Try it: Each record below must come back exactly as written; its pictures must not.

################

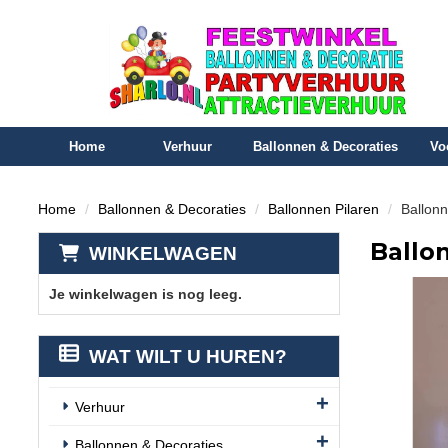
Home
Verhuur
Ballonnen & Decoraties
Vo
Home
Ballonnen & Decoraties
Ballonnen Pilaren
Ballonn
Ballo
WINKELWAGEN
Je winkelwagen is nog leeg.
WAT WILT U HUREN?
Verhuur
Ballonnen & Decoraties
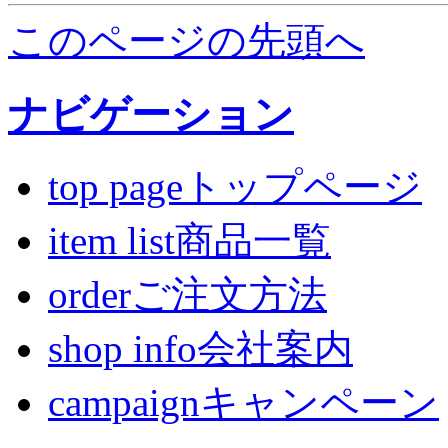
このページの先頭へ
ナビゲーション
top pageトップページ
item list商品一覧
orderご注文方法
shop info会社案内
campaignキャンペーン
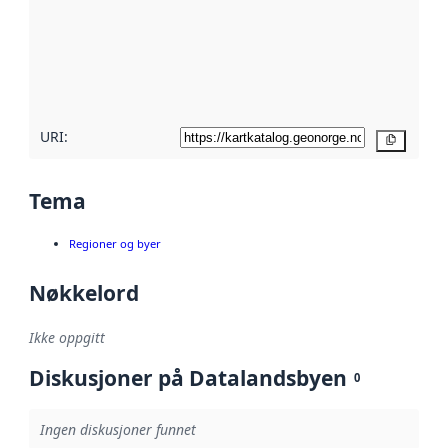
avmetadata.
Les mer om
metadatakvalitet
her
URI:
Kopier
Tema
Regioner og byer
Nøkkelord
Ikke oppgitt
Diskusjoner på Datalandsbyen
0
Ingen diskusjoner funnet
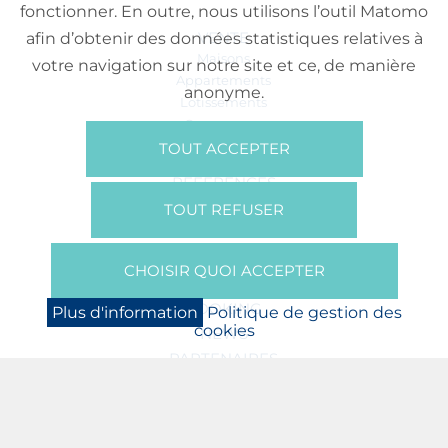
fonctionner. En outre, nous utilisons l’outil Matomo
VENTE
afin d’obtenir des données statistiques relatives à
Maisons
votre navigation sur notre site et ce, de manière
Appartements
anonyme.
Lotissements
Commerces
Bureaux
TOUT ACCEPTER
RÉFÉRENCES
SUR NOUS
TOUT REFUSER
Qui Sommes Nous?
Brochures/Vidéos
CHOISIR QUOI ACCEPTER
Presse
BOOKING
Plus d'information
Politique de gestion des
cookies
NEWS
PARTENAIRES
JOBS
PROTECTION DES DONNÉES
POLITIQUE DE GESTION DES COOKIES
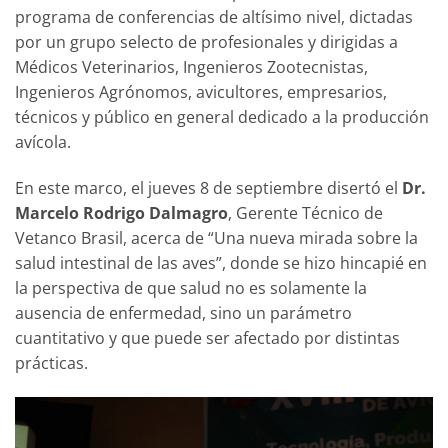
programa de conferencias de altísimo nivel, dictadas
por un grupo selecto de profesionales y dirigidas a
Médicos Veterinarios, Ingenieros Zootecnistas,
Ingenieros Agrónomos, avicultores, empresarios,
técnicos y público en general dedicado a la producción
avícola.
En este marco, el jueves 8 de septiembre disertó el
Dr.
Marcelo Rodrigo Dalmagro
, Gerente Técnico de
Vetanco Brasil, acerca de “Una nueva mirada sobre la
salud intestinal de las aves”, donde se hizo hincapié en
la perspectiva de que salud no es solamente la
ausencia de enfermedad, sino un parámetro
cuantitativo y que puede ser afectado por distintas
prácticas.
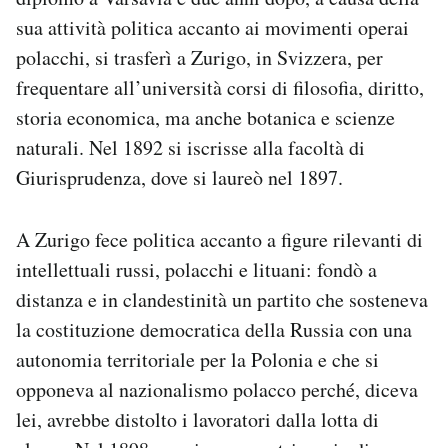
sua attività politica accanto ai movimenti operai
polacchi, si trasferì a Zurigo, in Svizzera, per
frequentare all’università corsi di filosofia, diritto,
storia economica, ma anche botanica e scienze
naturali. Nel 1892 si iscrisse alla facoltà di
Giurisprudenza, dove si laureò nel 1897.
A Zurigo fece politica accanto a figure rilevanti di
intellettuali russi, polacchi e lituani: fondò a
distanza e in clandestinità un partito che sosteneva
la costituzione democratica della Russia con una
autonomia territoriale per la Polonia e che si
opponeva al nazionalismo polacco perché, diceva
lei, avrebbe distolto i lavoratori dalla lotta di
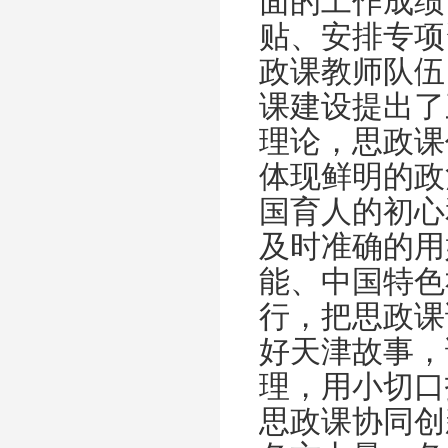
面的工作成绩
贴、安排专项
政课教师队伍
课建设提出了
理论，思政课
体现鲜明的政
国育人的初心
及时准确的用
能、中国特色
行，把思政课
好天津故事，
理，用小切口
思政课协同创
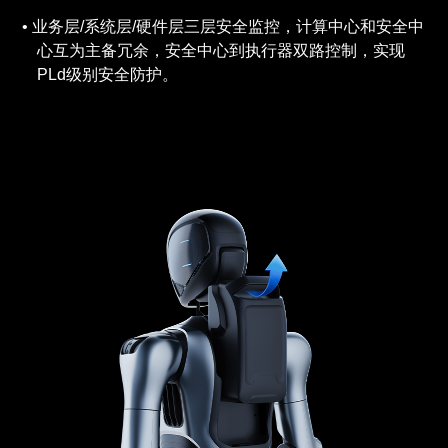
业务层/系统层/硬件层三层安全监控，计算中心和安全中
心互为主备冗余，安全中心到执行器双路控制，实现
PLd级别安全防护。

################

Output for this task:
Home
Verhuur
Ballonnen & Decoraties
Vo
Home
Ballonnen & Decoraties
Ballonnen Pilaren
Ballonn
Ballo
WINKELWAGEN
Je winkelwagen is nog leeg.
WAT WILT U HUREN?
Verhuur
Ballonnen & Decoraties
このページの先頭へ
ナビゲーション
top pageトップページ
item list商品一覧
orderご注文方法
shop info会社案内
campaignキャンペーン
avmetadata.
Les mer om
metadatakvalitet
her
URI:
Kopier
Tema
Regioner og byer
Nøkkelord
Ikke oppgitt
Diskusjoner på Datalandsbyen
0
Ingen diskusjoner funnet
fonctionner. En outre, nous utilisons l’outil Matomo
VENTE
afin d’obtenir des données statistiques relatives à
Maisons
votre navigation sur notre site et ce, de manière
Appartements
anonyme.
Lotissements
Commerces
Bureaux
TOUT ACCEPTER
RÉFÉRENCES
SUR NOUS
TOUT REFUSER
Qui Sommes Nous?
Brochures/Vidéos
CHOISIR QUOI ACCEPTER
Presse
BOOKING
Plus d'information
Politique de gestion des
cookies
NEWS
PARTENAIRES
JOBS
PROTECTION DES DONNÉES
POLITIQUE DE GESTION DES COOKIES
programa de conferencias de altísimo nivel, dictadas
por un grupo selecto de profesionales y dirigidas a
Médicos Veterinarios, Ingenieros Zootecnistas,
Ingenieros Agrónomos, avicultores, empresarios,
técnicos y público en general dedicado a la producción
avícola.
En este marco, el jueves 8 de septiembre disertó el
Dr.
Marcelo Rodrigo Dalmagro
, Gerente Técnico de
Vetanco Brasil, acerca de “Una nueva mirada sobre la
salud intestinal de las aves”, donde se hizo hincapié en
la perspectiva de que salud no es solamente la
ausencia de enfermedad, sino un parámetro
cuantitativo y que puede ser afectado por distintas
prácticas.
sua attività politica accanto ai movimenti operai
polacchi, si trasferì a Zurigo, in Svizzera, per
frequentare all’università corsi di filosofia, diritto,
storia economica, ma anche botanica e scienze
naturali. Nel 1892 si iscrisse alla facoltà di
Giurisprudenza, dove si laureò nel 1897.
A Zurigo fece politica accanto a figure rilevanti di
intellettuali russi, polacchi e lituani: fondò a
distanza e in clandestinità un partito che sosteneva
la costituzione democratica della Russia con una
autonomia territoriale per la Polonia e che si
opponeva al nazionalismo polacco perché, diceva
lei, avrebbe distolto i lavoratori dalla lotta di
面的工作成绩
贴、安排专项
政课教师队伍
课建设提出了
理论，思政课
体现鲜明的政
国育人的初心
及时准确的用
能、中国特色
行，把思政课
好天津故事，
理，用小切口
思政课协同创
业务层/系统层/硬件层三层安全监控，计算中心和安全中
心互为主备冗余，安全中心到执行器双路控制，实现
PLd级别安全防护。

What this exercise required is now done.